[EXTRACTED INFORMATION — start]

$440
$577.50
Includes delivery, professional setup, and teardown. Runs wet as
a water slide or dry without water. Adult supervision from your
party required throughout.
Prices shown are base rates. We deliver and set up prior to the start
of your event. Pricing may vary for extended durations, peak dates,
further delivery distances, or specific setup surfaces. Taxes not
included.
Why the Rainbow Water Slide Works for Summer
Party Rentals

[EXTRACTED INFORMATION — finish]
[EXTRACTED INFORMATION — start]

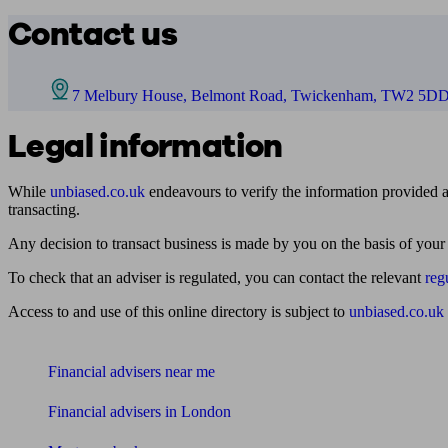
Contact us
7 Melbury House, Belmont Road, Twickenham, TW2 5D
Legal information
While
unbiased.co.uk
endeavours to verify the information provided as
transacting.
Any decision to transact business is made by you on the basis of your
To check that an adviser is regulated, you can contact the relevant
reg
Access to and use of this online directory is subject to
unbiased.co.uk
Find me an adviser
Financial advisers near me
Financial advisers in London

[EXTRACTED INFORMATION — finish]

* _TASK PROMPT_
Starting at the line that has "Access to and" and ending at the line that has "Financial advisers in London", please write out the lines above exactly, leaving out all others.

* _ANSWER BELOW_
Access to and use of this online directory is subject to
unbiased.co.uk
Find me an adviser
Financial advisers near me
Financial advisers in London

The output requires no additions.